Exercise objective
Write out nothing except the lines of the entries below, from the first through the one containing "Progettato per un", exactly and without pictures.

Saved data entries

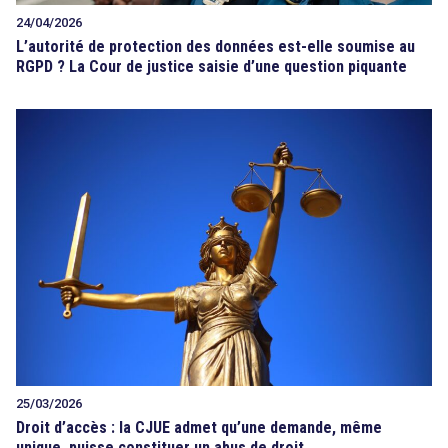
24/04/2026
L’autorité de protection des données est-elle soumise au
RGPD ? La Cour de justice saisie d’une question piquante
25/03/2026
Droit d’accès : la CJUE admet qu’une demande, même
unique, puisse constituer un abus de droit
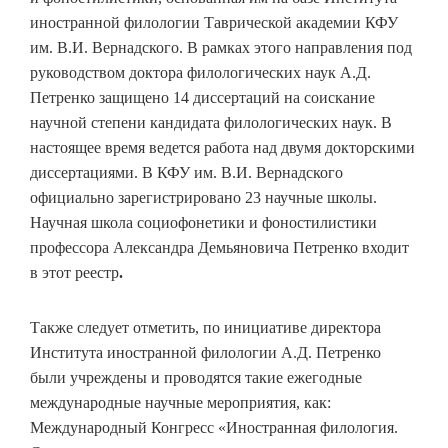
иностранной филологии Таврической академии КФУ
им. В.И. Вернадского. В рамках этого направления под
руководством доктора филологических наук А.Д.
Петренко защищено 14 диссертаций на соискание
научной степени кандидата филологических наук. В
настоящее время ведется работа над двумя докторскими
диссертациями. В КФУ им. В.И. Вернадского
официально зарегистрировано 23 научные школы.
Научная школа социофонетики и фоностилистики
профессора Александра Демьяновича Петренко входит
в этот реестр
.
Также следует отметить, по инициативе директора
Института иностранной филологии А.Д. Петренко
были учреждены и проводятся такие ежегодные
международные научные мероприятия, как:
Международный Конгресс «Иностранная филология.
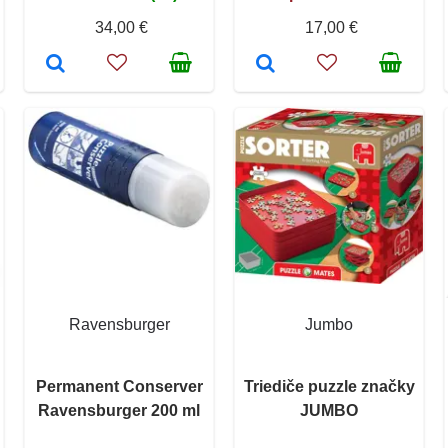
34,00 €
17,00 €
Ravensburger
Jumbo
Permanent Conserver
Triediče puzzle značky
Ravensburger 200 ml
JUMBO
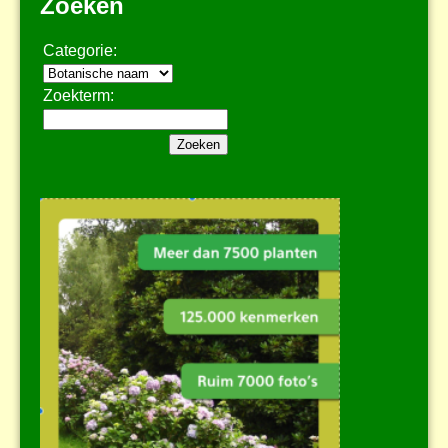
Zoeken
Categorie:
Zoekterm:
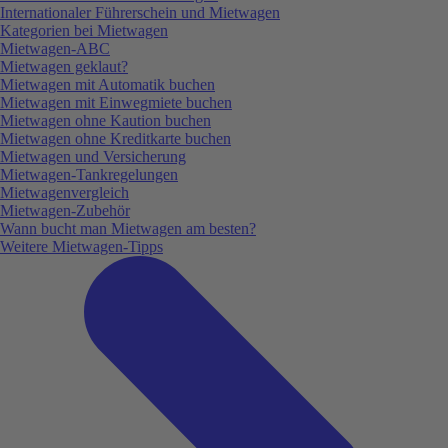
Internationaler Führerschein und Mietwagen
Kategorien bei Mietwagen
Mietwagen-ABC
Mietwagen geklaut?
Mietwagen mit Automatik buchen
Mietwagen mit Einwegmiete buchen
Mietwagen ohne Kaution buchen
Mietwagen ohne Kreditkarte buchen
Mietwagen und Versicherung
Mietwagen-Tankregelungen
Mietwagenvergleich
Mietwagen-Zubehör
Wann bucht man Mietwagen am besten?
Weitere Mietwagen-Tipps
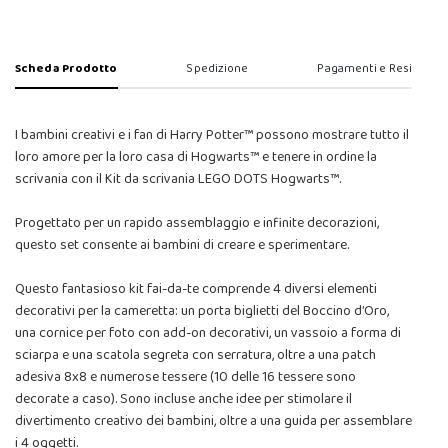
Scheda Prodotto
Spedizione
Pagamenti e Resi
I bambini creativi e i fan di Harry Potter™ possono mostrare tutto il
loro amore per la loro casa di Hogwarts™ e tenere in ordine la
scrivania con il Kit da scrivania LEGO DOTS Hogwarts™.
Progettato per un rapido assemblaggio e infinite decorazioni,
questo set consente ai bambini di creare e sperimentare.
Questo fantasioso kit fai-da-te comprende 4 diversi elementi
decorativi per la cameretta: un porta biglietti del Boccino d’Oro,
una cornice per foto con add-on decorativi, un vassoio a forma di
sciarpa e una scatola segreta con serratura, oltre a una patch
adesiva 8x8 e numerose tessere (10 delle 16 tessere sono
decorate a caso). Sono incluse anche idee per stimolare il
divertimento creativo dei bambini, oltre a una guida per assemblare
i 4 oggetti.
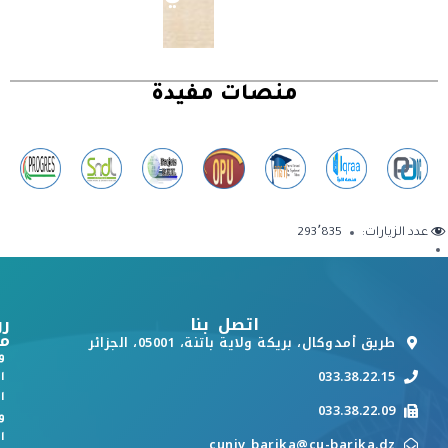
منصات مفيدة
عدد الزيارات:
293٬835
اتصل بنا
رو
م
طريق أمدوكال، بريكة ولاية باتنة، 05001، الجزائر
و
033.38.22.15
ا
ا
033.38.22.09
و
ا
cuniv_barika@cu-barika.dz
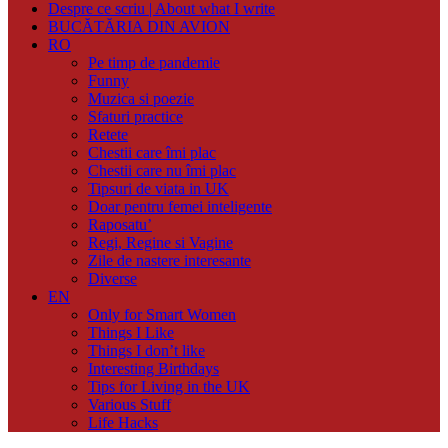
Despre ce scriu | About what I write
BUCĂTĂRIA DIN AVION
RO
Pe timp de pandemie
Funny
Muzica si poezie
Sfaturi practice
Retete
Chestii care îmi plac
Chestii care nu îmi plac
Tipsuri de viata in UK
Doar pentru femei inteligente
Raposatu’
Regi, Regine si Vagine
Zile de nastere interesante
Diverse
EN
Only for Smart Women
Things I Like
Things I don’t like
Interesting Birthdays
Tips for Living in the UK
Various Stuff
Life Hacks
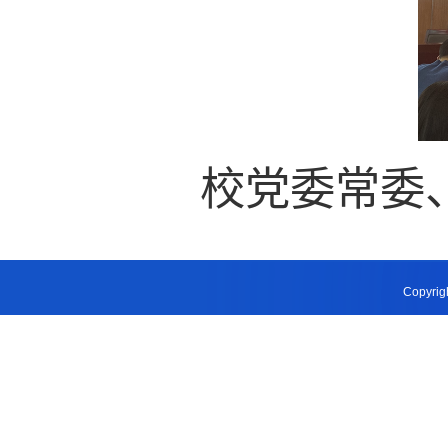
校党委常委
Copyri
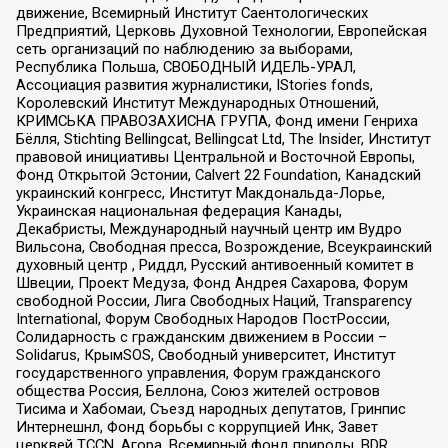
движение, Всемирный Институт Саентологических
Предприятий, Церковь Духовной Технологии, Европейская
сеть организаций по наблюдению за выборами,
Республика Польша, СВОБОДНЫЙ ИДЕЛЬ-УРАЛ,
Ассоциация развития журналистики, IStories fonds,
Королевский Институт Международных Отношений,
КРИМСЬКА ПРАВОЗАХИСНА ГРУПА, Фонд имени Генриха
Бёлля, Stichting Bellingcat, Bellingcat Ltd, The Insider, Институт
правовой инициативы Центральной и Восточной Европы,
Фонд Открытой Эстонии, Calvert 22 Foundation, Канадский
украинский конгресс, Институт Макдональда-Лорье,
Украинская национальная федерация Канады,
Декабристы, Международный научный центр им Вудро
Вильсона, Свободная пресса, Возрождение, Всеукраинский
духовный центр , Риддл, Русский антивоенный комитет в
Швеции, Проект Медуза, Фонд Андрея Сахарова, Форум
свободной России, Лига Свободных Наций, Transparеncy
International, Форум Свободных Народов ПостРоссии,
Солидарность с гражданским движением в России –
Solidarus, КрымSOS, Свободный университет, Институт
государственного управления, Форум гражданского
общества Россия, Беллона, Союз жителей островов
Тисима и Хабомаи, Съезд народных депутатов, Гринпис
Интернешнл, Фонд борьбы с коррупцией Инк, Завет
церквей TCCN, Агора, Всемирный фонд природы, BDR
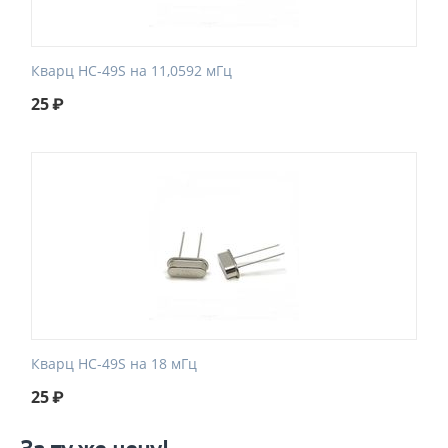
Кварц HC-49S на 11,0592 мГц
25
₽
Кварц HC-49S на 18 мГц
25
₽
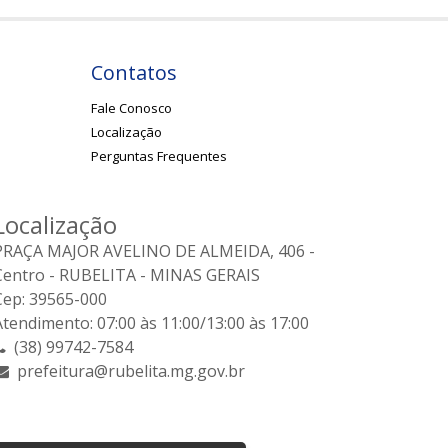
Contatos
Fale Conosco
Localização
Perguntas Frequentes
Localização
PRAÇA MAJOR AVELINO DE ALMEIDA, 406 -
Centro - RUBELITA - MINAS GERAIS
Cep: 39565-000
Atendimento: 07:00 às 11:00/13:00 às 17:00
(38) 99742-7584
prefeitura@rubelita.mg.gov.br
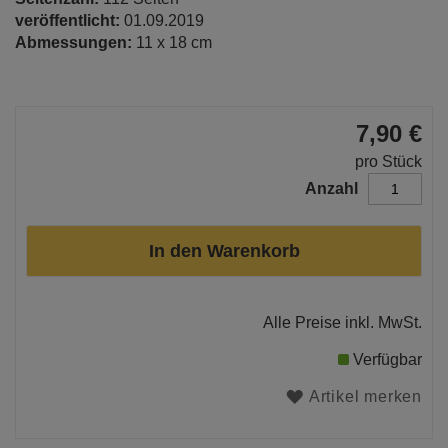
veröffentlicht:
01.09.2019
Abmessungen:
11 x 18 cm
7,90 €
pro Stück
Anzahl
In den Warenkorb
Alle Preise inkl. MwSt.
Verfügbar
Artikel merken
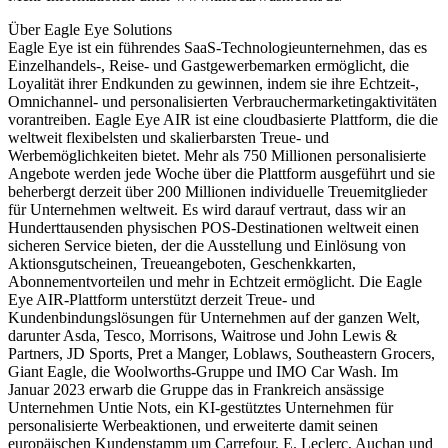
Über Eagle Eye Solutions
Eagle Eye ist ein führendes SaaS-Technologieunternehmen, das es
Einzelhandels-, Reise- und Gastgewerbemarken ermöglicht, die
Loyalität ihrer Endkunden zu gewinnen, indem sie ihre Echtzeit-,
Omnichannel- und personalisierten Verbrauchermarketingaktivitäten
vorantreiben. Eagle Eye AIR ist eine cloudbasierte Plattform, die die
weltweit flexibelsten und skalierbarsten Treue- und
Werbemöglichkeiten bietet. Mehr als 750 Millionen personalisierte
Angebote werden jede Woche über die Plattform ausgeführt und sie
beherbergt derzeit über 200 Millionen individuelle Treuemitglieder
für Unternehmen weltweit. Es wird darauf vertraut, dass wir an
Hunderttausenden physischen POS-Destinationen weltweit einen
sicheren Service bieten, der die Ausstellung und Einlösung von
Aktionsgutscheinen, Treueangeboten, Geschenkkarten,
Abonnementvorteilen und mehr in Echtzeit ermöglicht. Die Eagle
Eye AIR-Plattform unterstützt derzeit Treue- und
Kundenbindungslösungen für Unternehmen auf der ganzen Welt,
darunter Asda, Tesco, Morrisons, Waitrose und John Lewis &
Partners, JD Sports, Pret a Manger, Loblaws, Southeastern Grocers,
Giant Eagle, die Woolworths-Gruppe und IMO Car Wash. Im
Januar 2023 erwarb die Gruppe das in Frankreich ansässige
Unternehmen Untie Nots, ein KI-gestütztes Unternehmen für
personalisierte Werbeaktionen, und erweiterte damit seinen
europäischen Kundenstamm um Carrefour, E. Leclerc, Auchan und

Output for this task
24/04/2026
L’autorité de protection des données est-elle soumise au
RGPD ? La Cour de justice saisie d’une question piquante
25/03/2026
Droit d’accès : la CJUE admet qu’une demande, même
unique, puisse constituer un abus de droit
иностранной филологии Таврической академии КФУ
им. В.И. Вернадского. В рамках этого направления под
руководством доктора филологических наук А.Д.
Петренко защищено 14 диссертаций на соискание
научной степени кандидата филологических наук. В
настоящее время ведется работа над двумя докторскими
диссертациями. В КФУ им. В.И. Вернадского
официально зарегистрировано 23 научные школы.
Научная школа социофонетики и фоностилистики
профессора Александра Демьяновича Петренко входит
в этот реестр
.
Также следует отметить, по инициативе директора
Института иностранной филологии А.Д. Петренко
были учреждены и проводятся такие ежегодные
международные научные мероприятия, как:
Международный Конгресс «Иностранная филология.
34,00 €
17,00 €
Ravensburger
Jumbo
Permanent Conserver
Triediče puzzle značky
Ravensburger 200 ml
JUMBO
Zoeken
Categorie:
Zoekterm:
Internationaler Führerschein und Mietwagen
Kategorien bei Mietwagen
Mietwagen-ABC
Mietwagen geklaut?
Mietwagen mit Automatik buchen
Mietwagen mit Einwegmiete buchen
Mietwagen ohne Kaution buchen
Mietwagen ohne Kreditkarte buchen
Mietwagen und Versicherung
Mietwagen-Tankregelungen
Mietwagenvergleich
Mietwagen-Zubehör
Wann bucht man Mietwagen am besten?
Weitere Mietwagen-Tipps
Scheda Prodotto
Spedizione
Pagamenti e Resi
I bambini creativi e i fan di Harry Potter™ possono mostrare tutto il
loro amore per la loro casa di Hogwarts™ e tenere in ordine la
scrivania con il Kit da scrivania LEGO DOTS Hogwarts™.
Progettato per un rapido assemblaggio e infinite decorazioni,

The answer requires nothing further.